CENSURA E FASCISMO NÃO PASSARÃO!


NOTA DE REPÚDIO AO OBSCURANTISMO VIGENTE
(censura, reacionarismo, intolerância, fundamentalismo e fascismo)
O fascismo não se discute, se destrói.
Buenaventura Durruti
Realmente, vivemos tempos sombrios!
A inocência é loucura. Uma fronte sem rugas
denota insensibilidade. Aquele que ri
ainda não recebeu a terrível notícia
que está para chegar.
Bertold Brecht
        A conjuntura em que vivemos é certamente a mais adversa desde os tempos da ditadura militar (1964-1985). A atual composição do congresso nacional se caracteriza pela inépcia, a corrupção e o reacionarismo extremos. Este congresso é galvanizado pelo obscurantismo insuperável das bancadas Boi/Bíblia/Bala/Jaula. O espúrio governo golpista de Michel Temer (PMDB/PSDB/PSD/PP/DEM/PR/PV/PTB/PPS) constitui o advento do governo direto, sem qualquer tipo de mediação, do mesmíssimo bloco de classes responsável pelo golpe militar (1º de abril de 1964), pela ditadura e pela transição política conservadora: donos de empreiteiras, bancos, oligopólios industriais, latifúndios/agronegócios, mineradoras e oligopólios midiáticos (encabeçados pela Folha de São Paulo e a Rede Globo). Soma-se ainda a hegemonia deletéria de todas as direitas, o protagonismo do fundamentalismo cristão e de protofascistas de todas as espécies, como Bolsonaro (ex-PSC em transição para o Patriota), Feliciano (PSC), Ronaldo Caiado (DEM) e companhia.

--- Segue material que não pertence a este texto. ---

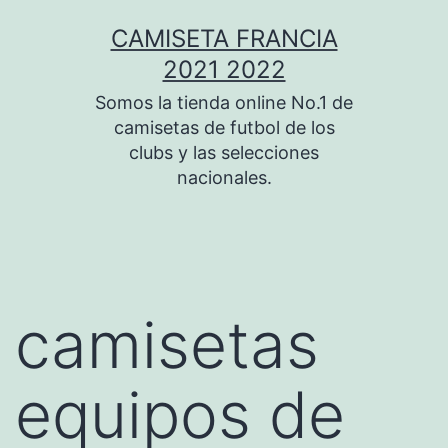
Saltar
CAMISETA FRANCIA
al
2021 2022
contenido
Somos la tienda online No.1 de
camisetas de futbol de los
clubs y las selecciones
nacionales.
camisetas
equipos de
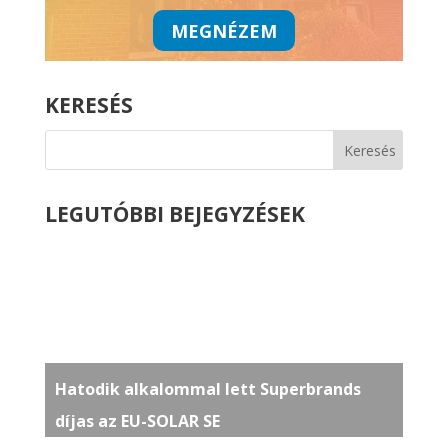
MEGNÉZEM
KERESÉS
LEGUTÓBBI BEJEGYZÉSEK
Hatodik alkalommal lett Superbrands
díjas az EU-SOLAR SE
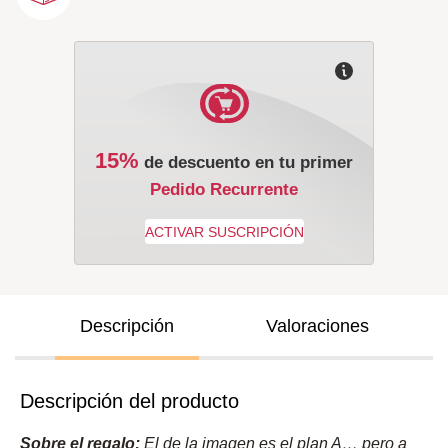
15%
de descuento en tu primer
Pedido Recurrente
Descripción
Valoraciones
Descripción del producto
Sobre el regalo:
El de la imagen es el plan A… pero a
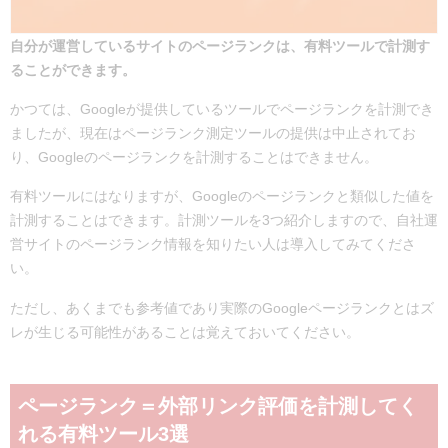
自分が運営しているサイトのページランクは、有料ツールで計測す
ることができます。
かつては、Googleが提供しているツールでページランクを計測でき
ましたが、現在はページランク測定ツールの提供は中止されてお
り、Googleのページランクを計測することはできません。
有料ツールにはなりますが、Googleのページランクと類似した値を
計測することはできます。計測ツールを3つ紹介しますので、自社運
営サイトのページランク情報を知りたい人は導入してみてくださ
い。
ただし、あくまでも参考値であり実際のGoogleページランクとはズ
レが生じる可能性があることは覚えておいてください。
ページランク＝外部リンク評価を計測してく
れる有料ツール3選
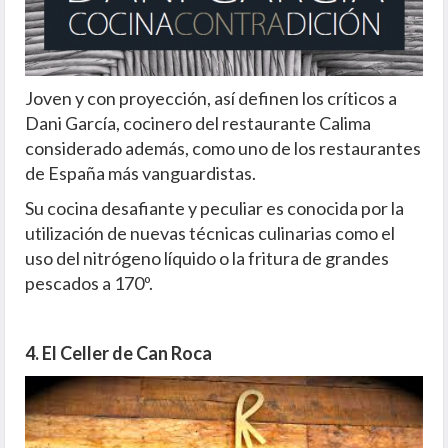
Joven y con proyección, así definen los críticos a
Dani García, cocinero del restaurante Calima
considerado además, como uno de los restaurantes
de España más vanguardistas.
Su cocina desafiante y peculiar es conocida por la
utilización de nuevas técnicas culinarias como el
uso del nitrógeno líquido o la fritura de grandes
pescados a 170º.
4. El Celler de Can Roca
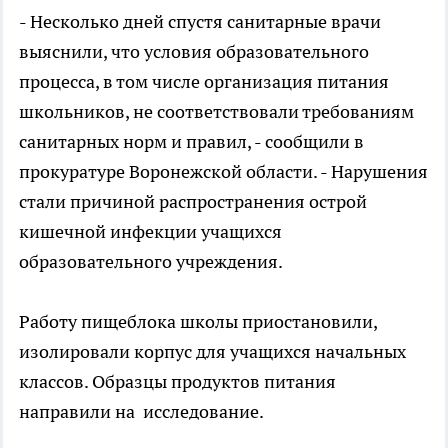
- Несколько дней спустя санитарные врачи
выяснили, что условия образовательного
процесса, в том числе организация питания
школьников, не соответствовали требованиям
санитарных норм и правил, - сообщили в
прокуратуре Воронежской области. - Нарушения
стали причиной распространения острой
кишечной инфекции учащихся
образовательного учреждения.
Работу пищеблока школы приостановили,
изолировали корпус для учащихся начальных
классов. Образцы продуктов питания
направили на исследование.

        Destacam-se os entusiastas da ditadura militar e aquela bizarra juventude ultraneoliberal que se organiza em grupos como o Movimento Brasil Livre (MBL), o Avança Brasil et caterva. Não percamos de vista que quem lidera o MBL são os arrivistas Fernando Holiday (vereador de São Paulo pelo DEM) e Kim Kataguiri e quem registrou a patente – sendo, portanto, o dono da marca – é Alexandre Frota, ícone do machismo, da LGBTfobia, pregador do estupro, entusiasta da ditadura, astro especialista em sexo explícito.
        A atual política de desmonte dos direitos impetrada pelo governo Temer constitui retrocesso secular: as ditas reformas trabalhista e previdenciária e o obsceno congelamento dos gastos públicos por 20 anos (Emenda Constitucional 95, de 15/12/2016, a emenda do fim do mundo) desferiram golpe fatal contra os(as) trabalhadores(as) e o sistema público de saúde, seguridade social e educação. Trata-se de aumento exponencial da exploração e da opressão, as quais atingem os níveis do início do século passado.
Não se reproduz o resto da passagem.